ETHS and Oakton College are about to offer what the schools call a “concurrent enrollment opportunity.” College level classes (three credits apiece) about artificial intelligence will be given at the high school.

Dale Leibforth, high school math department chair, says, “ETHS is the only school in the area getting this amazing opportunity. It’s cutting edge and we have it right here.”

Four different AI courses will be taught by Oakton instructors after school at ETHS, Foundational AI, AI Ethics, Prompt Engineering, and No Code Machine Learning.

Like AI or hate it, doubt it or trust it, artificial intelligence is here to stay, and likely to keep growing.

While the idea of computer-generated term papers can seem like just high-tech cheating, experts say artificial intelligence can also be positive in a lot of ways.

“AI is not magic stuff,” says Ragaa Abdallah, chair of Oakton’s Computer Information Systems Department that’s running the new program.

In fact, for the first three of the four course offerings, you don’t need to be a math or science genius.

This is a “no-coding” approach, which, according to Forbes.com, means tools are taught “that allow anyone to create AI applications without having to get their hands dirty writing technical code.
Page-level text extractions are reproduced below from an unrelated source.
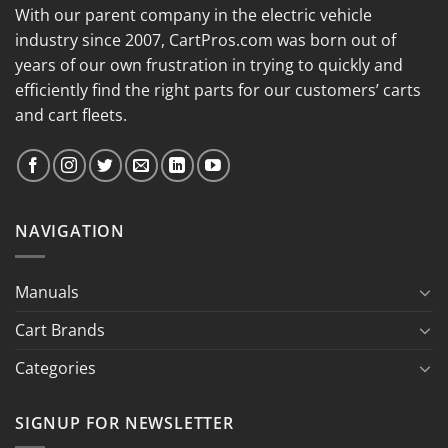
With our parent company in the electric vehicle
industry since 2007, CartPros.com was born out of
years of our own frustration in trying to quickly and
efficiently find the right parts for our customers’ carts
and cart fleets.
NAVIGATION
Manuals
Cart Brands
Categories
SIGNUP FOR NEWSLETTER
AI can be useful to anyone in just about any job ….”

In fact, other than the for the final Oakton/ETHS class, there are no prerequisites. (The fourth one does require what Adbullah describes as “math maturity.”)

Besides ending up with 12 college credits, students who complete the four courses will also get an Oakton certificate in “Essential Applications of AI” which an Oakton brochure says will give students skills to “leverage AI tools and techniques for problem-solving, data-driven, decision making and ethical AI applications across diverse industries.”

In other words, it can help you get a job,and a pretty good job at that.

The Oakton informational brochure says that in 2023, “the median advertised salary of jobs requiring AI skills in northeastern Illinois was $59.02/hr.”

Plus, one of the key words in the Oakton description is “ethical.”

“Students should know how to use the skills, but do so ethically.” says James Rabchuck, Oakton’s Dean of STEM (science, technology, math and engineering).

“It’s not a thinking tool, but it does have an amazing capacity to synthesize knowledge,” he explains.

Abdallah says those using AI “should be careful to fact check. Generative AI,” she says, “is like a toddler. It can’t filter anything.” There’s no fact-checking when a toddler blurts something out, no matter how cute.

The first course will start later in March, then two over the summer, then the final one in the fall. The classes are all free, thanks to an approximately $300,000 state grant to Oakton.

The hope is to continue the program in the future.

There will be an informational session for ETHS students after school at 2:30 p.m. Tuesday, at the HUB in the high school building.

Leibforth says the course sequence “opens AI up to everyone. Some may already be heavy duty coders,” while others may not know coding at all.